I'm not sure that we'll ever get that far. But they are fascinating creatures in appearance, history and biology. I won't go into all that here. My main concern is being able to use them as artistic subject.
But they seem to be even more susceptible to the constraints of photography than birds. How can you possibly see the detail without photos? Once you do how do you avoid putting down every single vein of the complex venation in their wings? As with birds I think the answer is to understand them well enough that you can internalize them in your memory, then use that to create a shorthand for rendering them.
I still haven't drawn one from either memory or from life. But I plan to change that this summer. In the meantime I've tried to keep a looser style in the ballpoint pen and watercolor sketch above.
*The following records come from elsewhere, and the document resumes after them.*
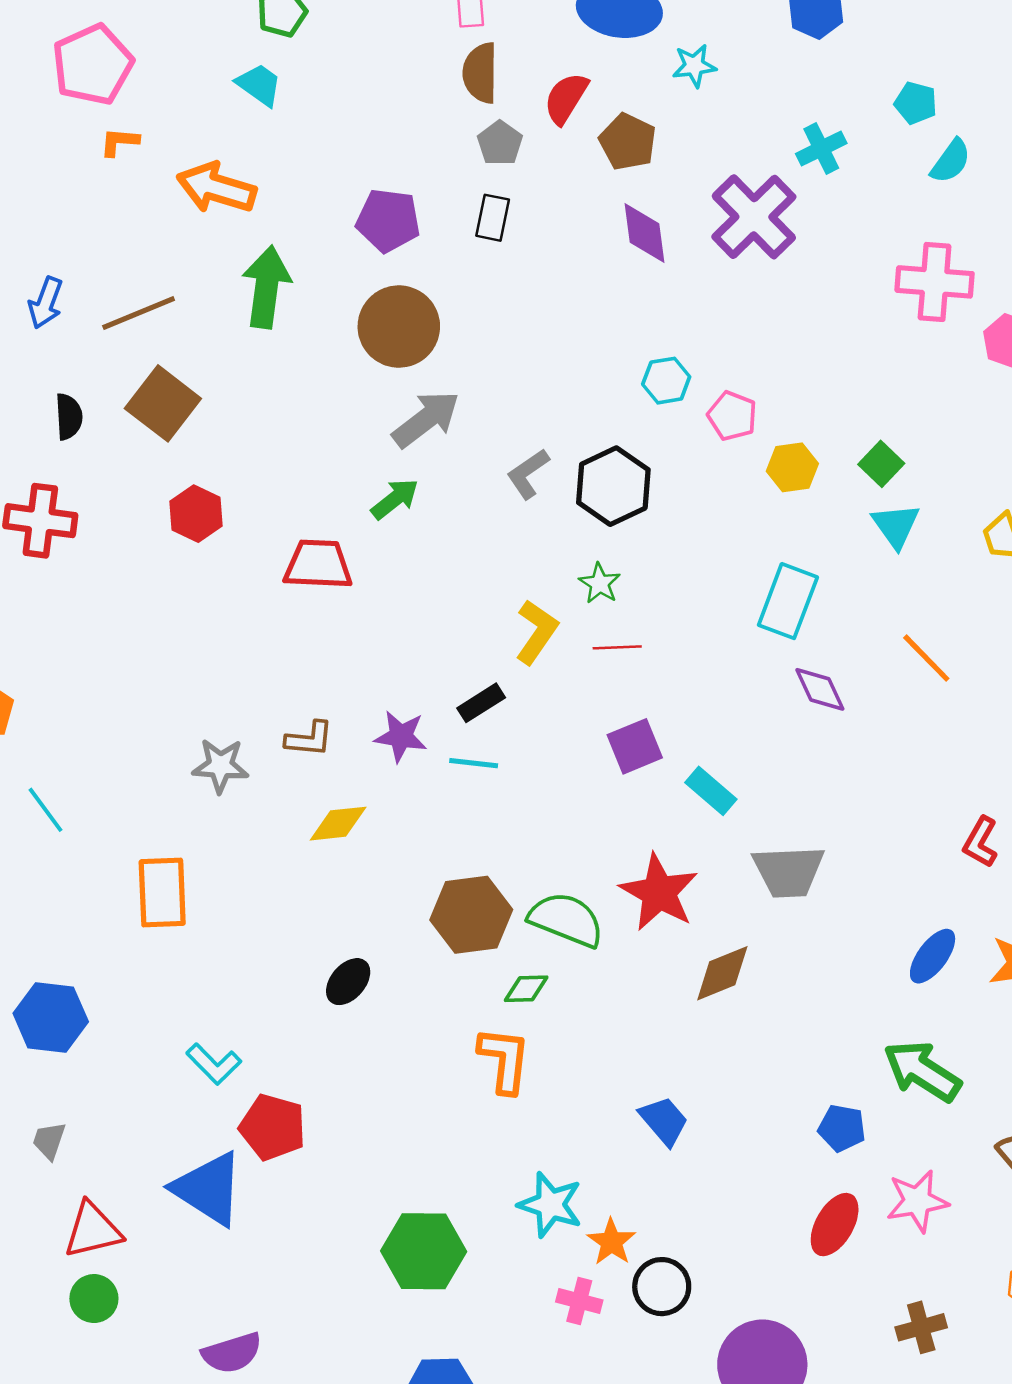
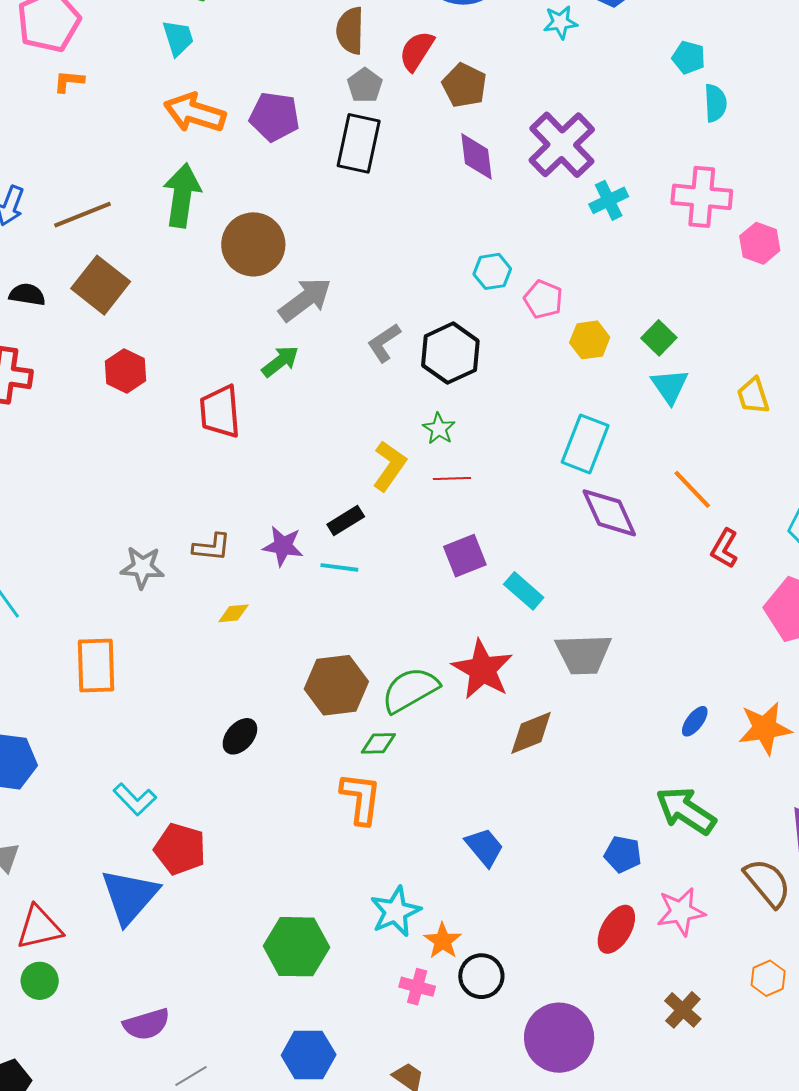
cyan star: (694, 66) -> (560, 22), moved
cyan trapezoid: (259, 85) -> (178, 38), turned 36
cyan cross: (821, 148) -> (609, 200), moved
cyan semicircle: (951, 161) -> (715, 103), turned -39
orange arrow: (216, 188) -> (195, 113), moved
black rectangle: (493, 218) -> (359, 143), size x1.6
purple pentagon: (388, 220) -> (275, 117), moved
brown circle: (399, 327) -> (253, 244), moved
black semicircle: (69, 417) -> (27, 295), turned -78
red trapezoid: (318, 565) -> (220, 412), turned -98
purple diamond: (820, 689) -> (609, 513), size x1.4
yellow diamond: (338, 824) -> (233, 613), size x0.7
red L-shape: (981, 842) -> (724, 548), moved
green semicircle: (566, 920) -> (410, 690), turned -52
blue ellipse: (933, 956) -> (695, 721), size x0.7
blue triangle: (208, 1189) -> (130, 896), turned 38
cyan star: (550, 1205) -> (395, 911), turned 30
brown cross: (921, 1327) -> (683, 1010), turned -33

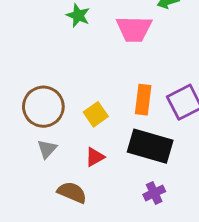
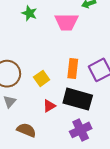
red triangle: (95, 157) -> (49, 106), moved
purple cross: (154, 193) -> (81, 130), size x1.5

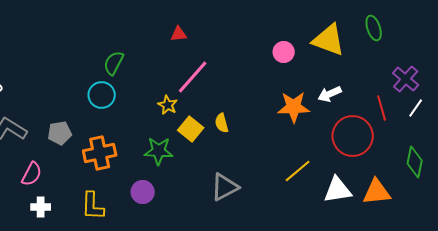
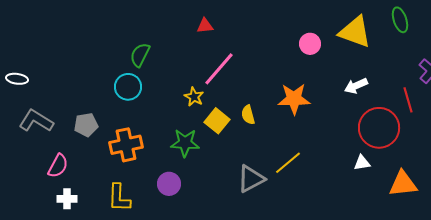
orange star: (294, 107) -> (294, 99), moved
yellow line: (298, 171) -> (288, 163), moved
white triangle: (338, 190) -> (362, 163), moved, size x0.6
As I was out yesterday I noticed many oak and sassafras leaves, particularly on young saplings. Especially with the sassafras I was tempted to sit right down and draw the leaf. They have a magnificent shape. That is another aspect of drawing that I can only touch on here but one that I think is very important, at least to me. Shape! It often seems to me that more than anything else drawing is connected to shape. And yet that is really not true for all art. Look at the more or less shapeless sketches of Seurat. So for some tone and mass are just as important. I value them. But I have to confess that for me drawing is primarily about shape.
I'll stop now but I do think I could write forever about drawing. And also, though so much of my work is abstract or quasi-abstract I do think that shape is at the heart of most of it.